■ Work instructions
The answer must repeat every record exactly, with no pictures in it.

■ Given data
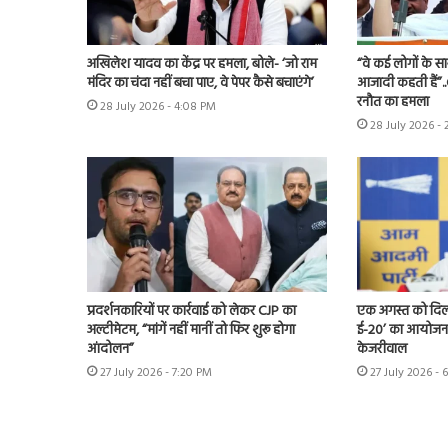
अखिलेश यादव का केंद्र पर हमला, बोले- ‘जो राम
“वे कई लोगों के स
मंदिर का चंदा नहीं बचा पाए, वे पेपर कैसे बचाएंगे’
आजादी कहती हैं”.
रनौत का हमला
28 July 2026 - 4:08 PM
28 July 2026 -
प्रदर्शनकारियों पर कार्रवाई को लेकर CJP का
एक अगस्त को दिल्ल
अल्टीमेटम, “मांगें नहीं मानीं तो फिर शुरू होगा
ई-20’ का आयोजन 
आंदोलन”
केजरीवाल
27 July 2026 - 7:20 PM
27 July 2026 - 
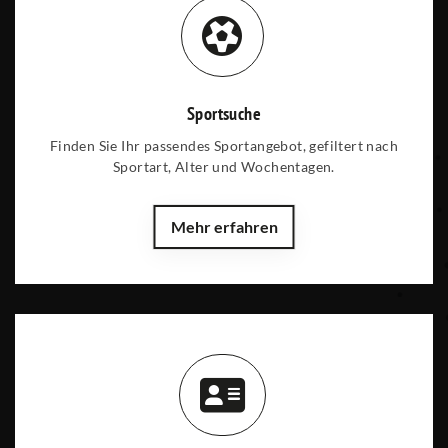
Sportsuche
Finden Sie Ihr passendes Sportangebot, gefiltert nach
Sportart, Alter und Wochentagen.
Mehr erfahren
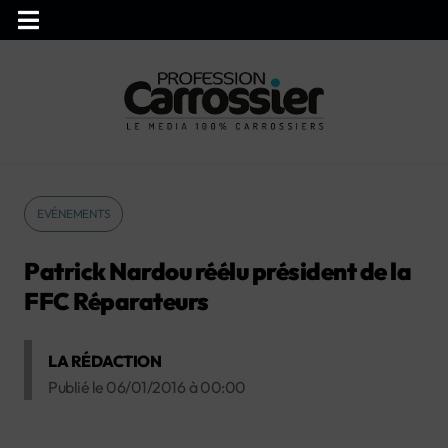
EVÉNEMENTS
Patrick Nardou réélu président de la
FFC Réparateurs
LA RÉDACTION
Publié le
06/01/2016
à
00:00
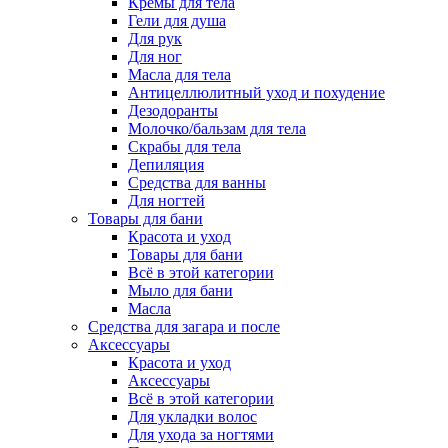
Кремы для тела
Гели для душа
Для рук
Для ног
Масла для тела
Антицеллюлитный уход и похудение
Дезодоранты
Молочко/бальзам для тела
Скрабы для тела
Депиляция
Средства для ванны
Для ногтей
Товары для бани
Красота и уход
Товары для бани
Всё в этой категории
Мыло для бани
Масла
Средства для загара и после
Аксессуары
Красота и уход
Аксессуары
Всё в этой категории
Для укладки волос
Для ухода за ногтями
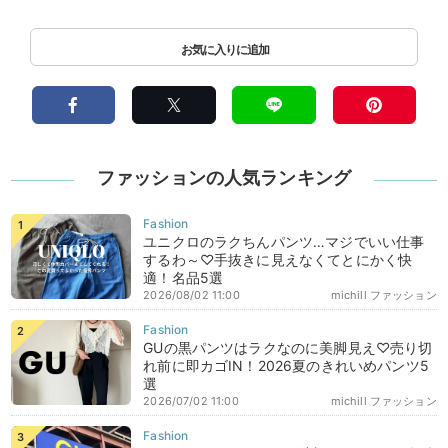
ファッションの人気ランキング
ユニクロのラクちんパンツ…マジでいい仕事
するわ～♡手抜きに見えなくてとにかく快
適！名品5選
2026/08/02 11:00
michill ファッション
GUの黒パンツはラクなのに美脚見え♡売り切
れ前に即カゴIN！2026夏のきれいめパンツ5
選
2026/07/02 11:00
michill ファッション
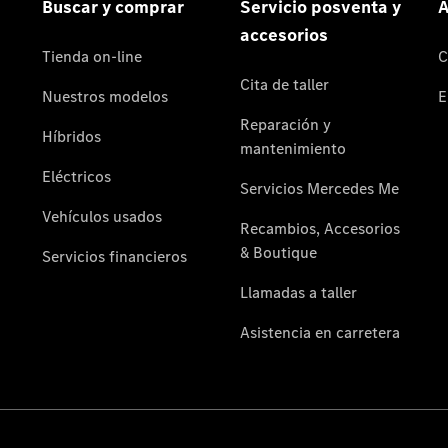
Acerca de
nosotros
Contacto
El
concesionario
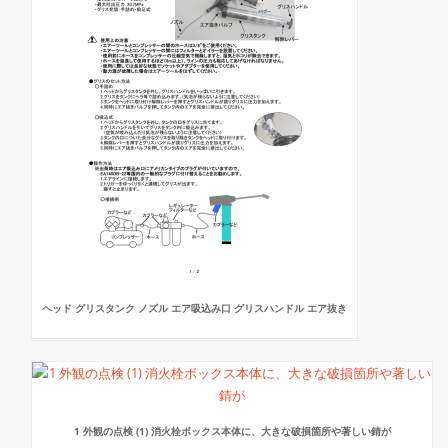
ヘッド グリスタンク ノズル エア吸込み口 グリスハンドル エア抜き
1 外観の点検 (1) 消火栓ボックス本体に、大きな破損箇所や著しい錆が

■ Reply to the task
अखिलेश यादव का केंद्र पर हमला, बोले- ‘जो राम
“वे कई लोगों के स
मंदिर का चंदा नहीं बचा पाए, वे पेपर कैसे बचाएंगे’
आजादी कहती हैं”.
रनौत का हमला
28 July 2026 - 4:08 PM
28 July 2026 -
प्रदर्शनकारियों पर कार्रवाई को लेकर CJP का
एक अगस्त को दिल्ल
अल्टीमेटम, “मांगें नहीं मानीं तो फिर शुरू होगा
ई-20’ का आयोजन 
आंदोलन”
केजरीवाल
27 July 2026 - 7:20 PM
27 July 2026 - 
Sportsuche
Finden Sie Ihr passendes Sportangebot, gefiltert nach
Sportart, Alter und Wochentagen.
Mehr erfahren
EVÉNEMENTS
Patrick Nardou réélu président de la
FFC Réparateurs
LA RÉDACTION
Publié le
06/01/2016
à
00:00
Кремы для тела
Гели для душа
Для рук
Для ног
Масла для тела
Антицеллюлитный уход и похудение
Дезодоранты
Молочко/бальзам для тела
Скрабы для тела
Депиляция
Средства для ванны
Для ногтей
Товары для бани
Красота и уход
Товары для бани
Всё в этой категории
Мыло для бани
Масла
Средства для загара и после
Аксессуары
Красота и уход
Аксессуары
Всё в этой категории
Для укладки волос
Для ухода за ногтями
ファッションの人気ランキング
ユニクロのラクちんパンツ…マジでいい仕事
するわ～♡手抜きに見えなくてとにかく快
適！名品5選
2026/08/02 11:00
michill ファッション
GUの黒パンツはラクなのに美脚見え♡売り切
れ前に即カゴIN！2026夏のきれいめパンツ5
選
2026/07/02 11:00
michill ファッション
Acerca de
nosotros
Contacto
El
concesionario
ヘッド グリスタンク ノズル エア吸込み口 グリスハンドル エア抜き
1 外観の点検 (1) 消火栓ボックス本体に、大きな破損箇所や著しい錆が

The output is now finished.